Education > Article > Oestrogen Metabolism Bioactives | Research

Oestrogen Metabolism Bioactives | Research

Certain plants and nutrients may encourage the production of the enzymes involved in oestrogen metabolism and may support a healthy oestrobolome.


Oestrogen Bioactives | Research

Certain plants and nutrients may encourage the production of the enzymes involved in oestrogen metabolism and may support a healthy oestrobolome.

Many of the enzymes required for oestrogen biotransformation are also used in the clearance of xenoestrogens and other toxins. This week we will focus on two bioactives: broccoli seed extract and myrosinase.

Broccoli seed extract (TrueBroc®)
TrueBroc® is a water extract of sprouted broccoli seeds, which have an especially high glucoraphanin content.
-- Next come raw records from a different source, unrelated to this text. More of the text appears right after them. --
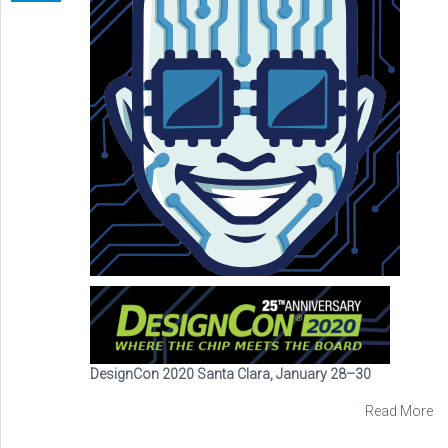
DesignCon 2020 Santa Clara, January 28–30
Read More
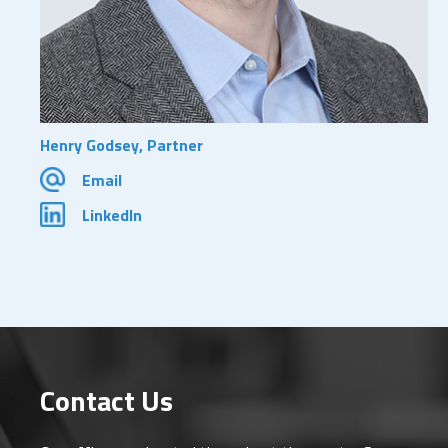
Henry Godsey, Partner
Email
LinkedIn
Contact Us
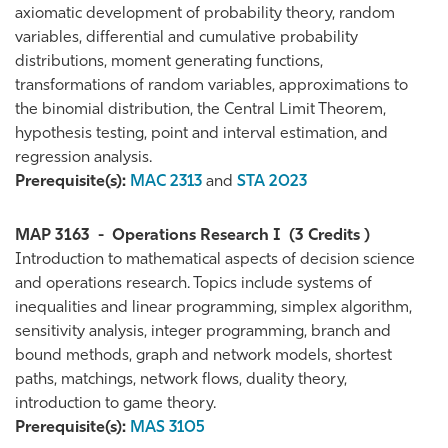
axiomatic development of probability theory, random
variables, differential and cumulative probability
distributions, moment generating functions,
transformations of random variables, approximations to
the binomial distribution, the Central Limit Theorem,
hypothesis testing, point and interval estimation, and
regression analysis.
Prerequisite(s):
MAC 2313
and
STA 2023
MAP 3163
-
Operations Research I
(3 Credits )
Introduction to mathematical aspects of decision science
and operations research. Topics include systems of
inequalities and linear programming, simplex algorithm,
sensitivity analysis, integer programming, branch and
bound methods, graph and network models, shortest
paths, matchings, network flows, duality theory,
introduction to game theory.
Prerequisite(s):
MAS 3105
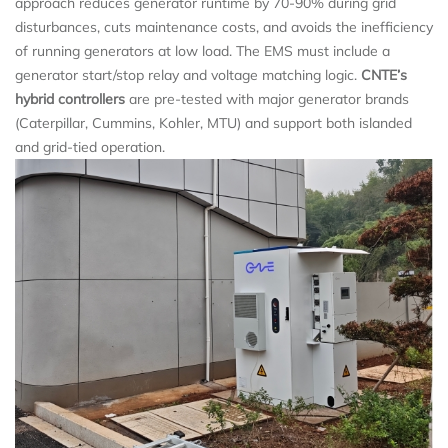
approach reduces generator runtime by 70-90% during grid
disturbances, cuts maintenance costs, and avoids the inefficiency
of running generators at low load. The EMS must include a
generator start/stop relay and voltage matching logic.
CNTE’s
hybrid controllers
are pre-tested with major generator brands
(Caterpillar, Cummins, Kohler, MTU) and support both islanded
and grid-tied operation.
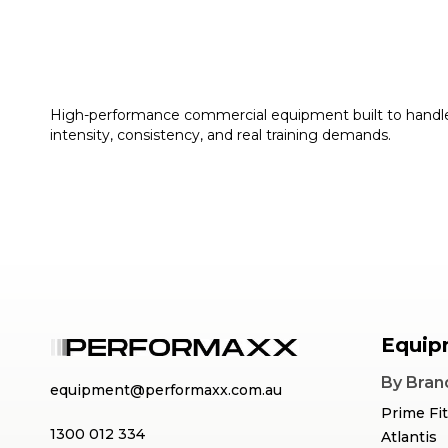
High-performance commercial equipment built to handl
intensity, consistency, and real training demands.
Equip
By Bran
equipment@performaxx.com.au
Prime Fi
1300 012 334
Atlantis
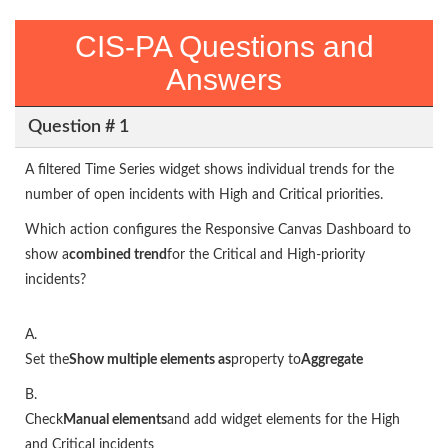
CIS-PA Questions and
Answers
Question # 1
A filtered Time Series widget shows individual trends for the
number of open incidents with High and Critical priorities.
Which action configures the Responsive Canvas Dashboard to
show a
combined trend
for the Critical and High-priority
incidents?
A.
Set the
Show multiple elements as
property to
Aggregate
B.
Check
Manual elements
and add widget elements for the High
and Critical incidents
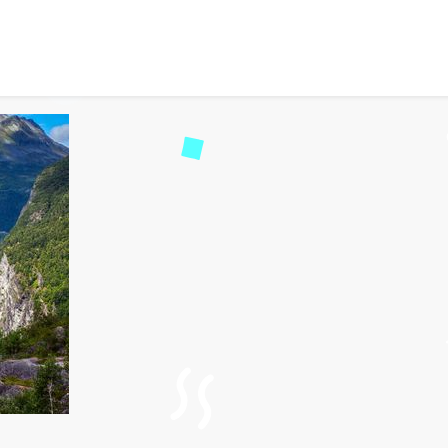
ndmarks in Scandinavia Yo
271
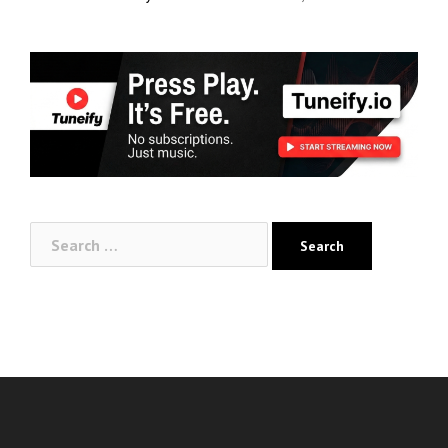
Search
for:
Glucoraphanins are further metabolised into the well-researched, sulforaphane.

Glucoraphanin and its metabolites are known for their ability to induce xenobiotic-metabolising enzymes that protect DNA from damage (1) and they are frequently researched for their antioxidant, chemoprotective, anti-inflammatory, neuroprotective and anti-cancer effects, due to their ability to induce detoxification enzymes (2-4).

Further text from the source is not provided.